Today, at the end of a long journey, she lives in Fairbanks. Her family was drawn here by the Rev. Young Sung, a local Korean-American minister who hopes they will get a new start in the U.S. after years of struggle.
Grace asked to be interviewed because she wants people to know what it is like to live in North Korea, its poor conditions and its oppressive, totalitarian government.
“Americans don’t know why the refugees come, why North Koreans want to search for freedom and come to America or South Korea,” Grace said.
From ages 9 to 11, Grace lived with an underground associate pastor of a Christian church and his family. All that time she had to stay indoors, so as not to be arrested by Chinese authorities.
Grace has escaped by riding atop a railroad car, moved about to live with strangers numerous times, has been interrogated for days and incarcerated for months in a brutal prison in China, has been arrested several times over and crossed and re-crossed borders in the dark of night.
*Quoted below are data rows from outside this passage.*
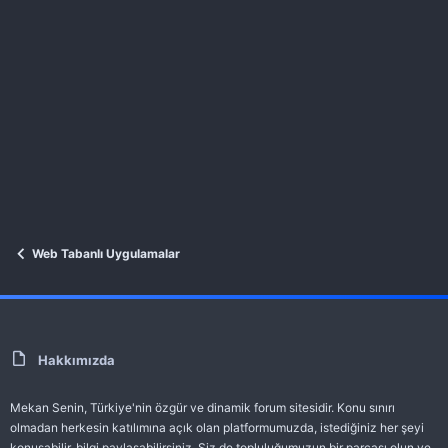
Web Tabanlı Uygulamalar
Hakkımızda
Mekan Senin, Türkiye'nin özgür ve dinamik forum sitesidir. Konu sınırı
olmadan herkesin katılımına açık olan platformumuzda, istediğiniz her şeyi
konuşabilir, bilgi paylaşabilirsiniz. Siz de topluluğumuzun bir parçası olun ve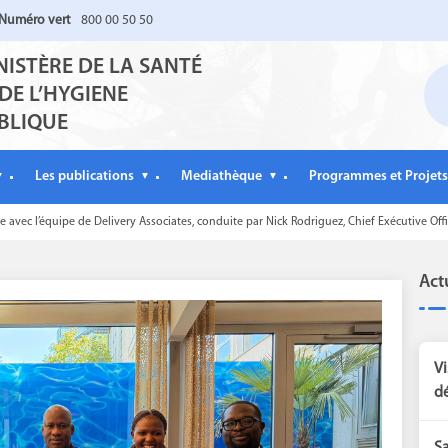
Numéro vert
800 00 50 50
NISTÈRE DE LA SANTÉ
 DE L’HYGIENE
BLIQUE
Les publications
Mediathèque
Programmes et Projets
▼
▼
▼
 avec l’équipe de Delivery Associates, conduite par Nick Rodriguez, Chief Exécutive Offi
Act
Vi
dé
Grace’s father was arrested for trying to provide food for his family during a time of starvation and died in a North Korea prison from brutal beatings and starvation, she said. An older sister disappeared while taking beans to market and is believed to have been kidnapped and sold into the sex trade in China. A 5-year-old brother either starved to death or was taken elsewhere — the family has not been able to find him and still holds out hope. Another brother drowned as a young boy.